■ What to work on
Using the data below, show every line where the word "БПЛА" occurs.

(Dataset Opens)

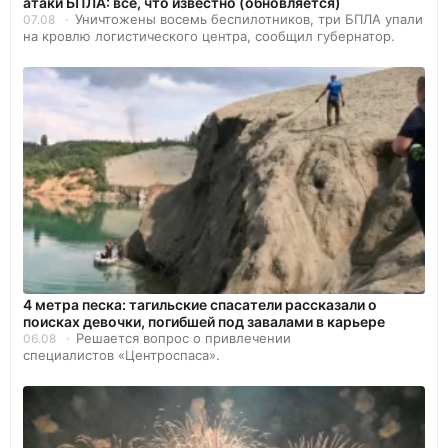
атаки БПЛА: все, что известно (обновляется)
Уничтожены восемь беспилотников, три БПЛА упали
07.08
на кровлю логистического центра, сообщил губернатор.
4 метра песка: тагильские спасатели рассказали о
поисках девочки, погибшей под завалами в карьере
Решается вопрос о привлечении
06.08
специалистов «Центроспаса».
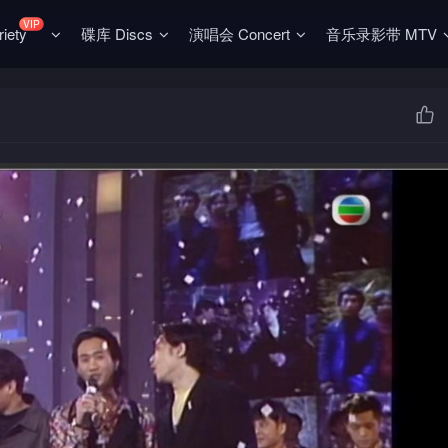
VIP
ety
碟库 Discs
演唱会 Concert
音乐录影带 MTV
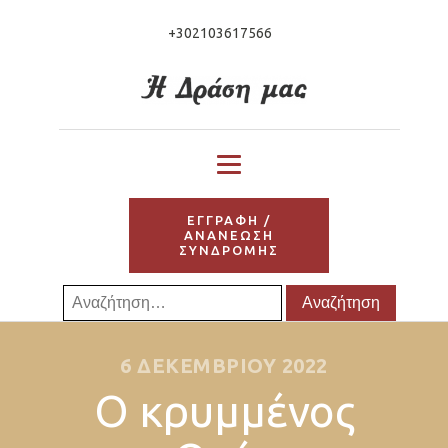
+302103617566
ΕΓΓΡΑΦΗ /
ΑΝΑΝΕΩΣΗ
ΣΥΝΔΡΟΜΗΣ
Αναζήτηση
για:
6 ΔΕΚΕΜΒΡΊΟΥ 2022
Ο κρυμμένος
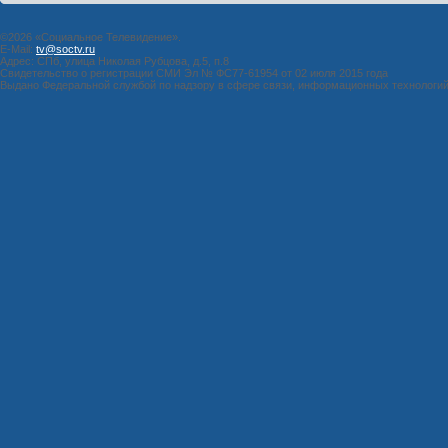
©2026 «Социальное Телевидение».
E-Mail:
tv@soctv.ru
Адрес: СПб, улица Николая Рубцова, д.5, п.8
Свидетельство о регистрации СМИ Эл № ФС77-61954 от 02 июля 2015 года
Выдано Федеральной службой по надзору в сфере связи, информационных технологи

(Dataset Closes)
(Dataset Opens)

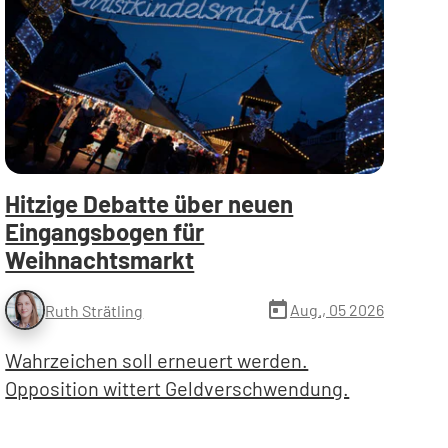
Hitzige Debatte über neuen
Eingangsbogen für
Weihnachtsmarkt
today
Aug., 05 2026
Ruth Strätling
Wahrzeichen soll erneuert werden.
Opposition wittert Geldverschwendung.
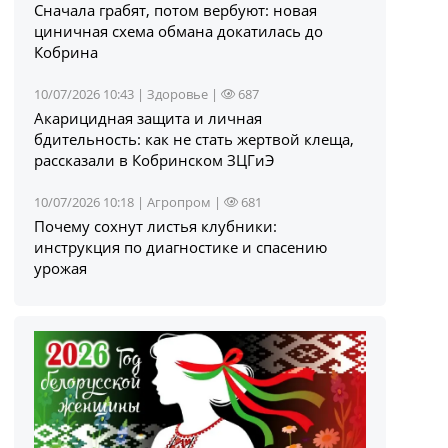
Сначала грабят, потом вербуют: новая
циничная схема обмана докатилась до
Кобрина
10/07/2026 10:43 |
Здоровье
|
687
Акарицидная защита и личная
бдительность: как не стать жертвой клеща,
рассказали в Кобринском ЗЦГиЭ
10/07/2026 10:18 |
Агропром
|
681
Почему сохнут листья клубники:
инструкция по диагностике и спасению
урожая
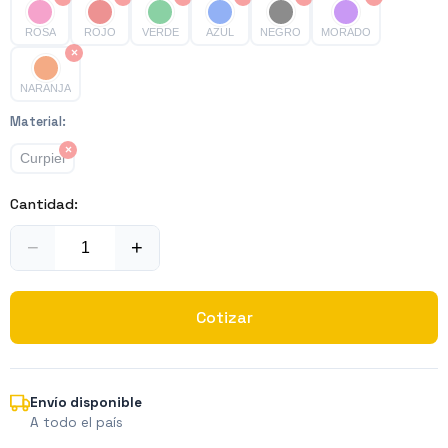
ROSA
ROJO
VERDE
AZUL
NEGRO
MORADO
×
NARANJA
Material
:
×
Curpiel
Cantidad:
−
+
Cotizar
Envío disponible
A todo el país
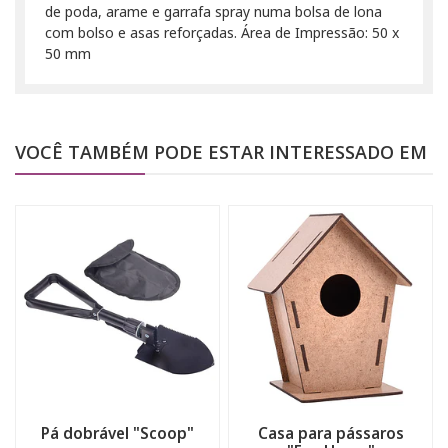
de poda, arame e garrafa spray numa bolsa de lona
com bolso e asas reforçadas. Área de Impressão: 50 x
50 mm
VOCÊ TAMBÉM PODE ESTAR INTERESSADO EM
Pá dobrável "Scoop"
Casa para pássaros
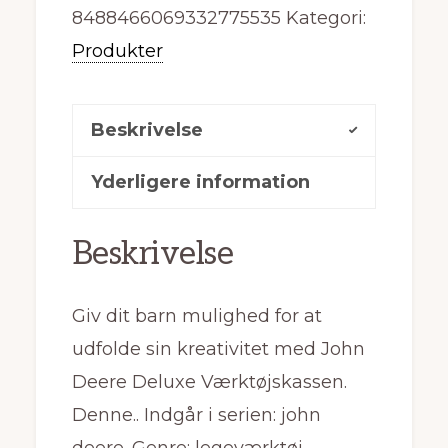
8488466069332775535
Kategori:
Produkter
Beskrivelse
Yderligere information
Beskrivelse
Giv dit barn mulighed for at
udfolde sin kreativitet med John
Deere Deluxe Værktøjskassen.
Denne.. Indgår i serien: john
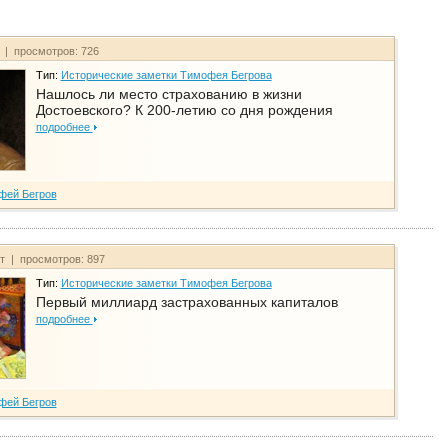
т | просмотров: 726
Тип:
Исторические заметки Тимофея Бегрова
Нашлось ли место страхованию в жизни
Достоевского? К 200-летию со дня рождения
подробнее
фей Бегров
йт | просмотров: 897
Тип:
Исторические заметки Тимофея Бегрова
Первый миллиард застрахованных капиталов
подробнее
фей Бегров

(Dataset Closes)
(Dataset Opens)

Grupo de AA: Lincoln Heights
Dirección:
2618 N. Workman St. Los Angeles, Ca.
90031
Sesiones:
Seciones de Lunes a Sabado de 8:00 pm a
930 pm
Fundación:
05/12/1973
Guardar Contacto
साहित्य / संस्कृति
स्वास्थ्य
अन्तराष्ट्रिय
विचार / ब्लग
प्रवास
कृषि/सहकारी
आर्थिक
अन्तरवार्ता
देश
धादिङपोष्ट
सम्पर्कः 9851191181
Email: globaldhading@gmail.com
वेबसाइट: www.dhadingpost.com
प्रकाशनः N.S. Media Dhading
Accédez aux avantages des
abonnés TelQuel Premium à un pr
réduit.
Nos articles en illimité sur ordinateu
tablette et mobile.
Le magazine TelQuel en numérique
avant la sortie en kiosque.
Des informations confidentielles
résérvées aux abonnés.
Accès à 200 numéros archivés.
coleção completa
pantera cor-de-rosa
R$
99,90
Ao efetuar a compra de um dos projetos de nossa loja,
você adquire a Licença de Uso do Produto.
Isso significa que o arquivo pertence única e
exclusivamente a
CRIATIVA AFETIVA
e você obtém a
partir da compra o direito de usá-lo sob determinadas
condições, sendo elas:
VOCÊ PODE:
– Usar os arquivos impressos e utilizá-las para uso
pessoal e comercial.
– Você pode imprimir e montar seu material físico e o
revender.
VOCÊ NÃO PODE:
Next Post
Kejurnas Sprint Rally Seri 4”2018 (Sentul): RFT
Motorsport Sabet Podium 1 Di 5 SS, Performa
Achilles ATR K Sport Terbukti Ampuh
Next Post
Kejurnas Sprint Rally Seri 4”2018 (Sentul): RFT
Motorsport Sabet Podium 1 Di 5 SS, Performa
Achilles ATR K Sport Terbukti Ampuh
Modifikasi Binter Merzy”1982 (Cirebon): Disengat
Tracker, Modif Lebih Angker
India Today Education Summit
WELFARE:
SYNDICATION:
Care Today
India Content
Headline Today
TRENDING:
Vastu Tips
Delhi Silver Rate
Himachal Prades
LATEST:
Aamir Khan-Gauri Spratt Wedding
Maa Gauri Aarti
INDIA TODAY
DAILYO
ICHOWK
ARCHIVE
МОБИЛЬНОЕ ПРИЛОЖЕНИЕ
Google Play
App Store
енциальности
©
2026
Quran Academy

(Dataset Closes)

■ Response to this exercise
атаки БПЛА: все, что известно (обновляется)
Уничтожены восемь беспилотников, три БПЛА упали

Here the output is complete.